Examples of this approach are the identification of compounds that render a bitter taste to yoghurt and the identification of substances that play an important role in flavour development in cognac.

New safety evaluation tools

Food ingredients may contain toxic compounds. In addition, food processing may lead to the formation of unexpected and potentially harmful compounds. The formation of acrylamide in certain fried and baked products is a recent example thereof. Also reaction products and migrants from food or pharma packaging materials may be a source of contamination.TNO has devised a new concept for the safety evaluation of potentially toxic compounds in food, cosmetics and pharmaceutical products based on toxicology and exposure, rather than peak-by-peak identification and quantification. The TNO concept focuses on relevance omitting redundant analysis of less harmfull substances.
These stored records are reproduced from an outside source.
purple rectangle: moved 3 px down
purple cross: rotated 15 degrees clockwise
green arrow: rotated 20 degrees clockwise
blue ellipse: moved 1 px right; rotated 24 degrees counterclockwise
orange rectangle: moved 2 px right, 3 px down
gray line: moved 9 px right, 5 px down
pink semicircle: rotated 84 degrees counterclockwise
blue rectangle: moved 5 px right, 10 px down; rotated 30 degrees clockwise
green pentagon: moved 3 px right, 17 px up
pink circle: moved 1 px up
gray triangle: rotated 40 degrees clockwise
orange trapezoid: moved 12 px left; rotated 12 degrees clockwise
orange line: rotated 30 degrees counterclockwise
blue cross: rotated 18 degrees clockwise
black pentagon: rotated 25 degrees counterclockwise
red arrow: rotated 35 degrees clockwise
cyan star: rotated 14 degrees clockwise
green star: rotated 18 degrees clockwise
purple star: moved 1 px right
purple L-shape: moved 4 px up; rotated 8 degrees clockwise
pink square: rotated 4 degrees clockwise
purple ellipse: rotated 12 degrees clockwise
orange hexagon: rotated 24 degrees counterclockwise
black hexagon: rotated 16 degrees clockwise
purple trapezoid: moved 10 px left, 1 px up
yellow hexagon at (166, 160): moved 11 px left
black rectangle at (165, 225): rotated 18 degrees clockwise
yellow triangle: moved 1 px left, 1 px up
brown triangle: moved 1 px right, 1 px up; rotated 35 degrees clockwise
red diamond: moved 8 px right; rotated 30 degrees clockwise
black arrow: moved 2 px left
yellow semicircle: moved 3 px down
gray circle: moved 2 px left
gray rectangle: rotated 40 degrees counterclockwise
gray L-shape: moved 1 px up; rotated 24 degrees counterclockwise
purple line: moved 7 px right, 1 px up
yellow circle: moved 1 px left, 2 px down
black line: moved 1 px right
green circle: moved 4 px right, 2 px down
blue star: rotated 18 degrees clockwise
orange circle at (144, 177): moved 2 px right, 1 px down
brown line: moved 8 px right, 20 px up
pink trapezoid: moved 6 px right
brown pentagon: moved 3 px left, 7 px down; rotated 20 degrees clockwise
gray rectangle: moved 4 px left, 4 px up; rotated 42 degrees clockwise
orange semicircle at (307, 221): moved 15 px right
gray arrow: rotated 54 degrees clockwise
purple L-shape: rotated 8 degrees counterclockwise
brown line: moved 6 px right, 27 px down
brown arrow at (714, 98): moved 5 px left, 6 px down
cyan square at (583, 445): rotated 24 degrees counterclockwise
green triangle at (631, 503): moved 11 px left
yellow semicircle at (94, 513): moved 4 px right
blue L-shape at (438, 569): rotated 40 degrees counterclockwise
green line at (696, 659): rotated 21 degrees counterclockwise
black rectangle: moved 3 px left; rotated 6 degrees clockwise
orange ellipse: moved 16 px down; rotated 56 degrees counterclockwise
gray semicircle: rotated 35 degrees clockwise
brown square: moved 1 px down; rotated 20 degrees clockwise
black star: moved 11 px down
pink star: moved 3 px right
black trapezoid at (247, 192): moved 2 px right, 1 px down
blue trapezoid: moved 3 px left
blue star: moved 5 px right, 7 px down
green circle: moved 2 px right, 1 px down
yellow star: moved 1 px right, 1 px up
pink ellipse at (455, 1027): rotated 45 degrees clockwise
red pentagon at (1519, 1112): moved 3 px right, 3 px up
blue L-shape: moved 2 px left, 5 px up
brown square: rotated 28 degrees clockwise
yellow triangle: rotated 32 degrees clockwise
The concept is used to explore, optimize and monitor food stuffs for potentially toxic compounds aiming at a reduction of animal testing, time and expenses in relation to conventional toxicity testing. The method uses the 'Threshold of Toxicological Concern (TTC)' principle which takes into account the measured compound concentration, its estimated toxicity (for example genotoxicity) in relation to the type of compound and the estimated human (dietary) exposure.

Screening platform

TNOs screening platform joins various technologies from different fields, such as analytical chemistry, physiology, microbiology and molecular biology. The approach consists of a fractionation of the food matrix, determination of the functionality of fractions in an artificial micro-gut system, and characterization of the functional components. The results of the various platform steps are linked through data-analysis methods, providing manufacturers with a complete overview of the process. Currently screening can be performed on satiety (peptides), oligosaccharides (see download) and lipids.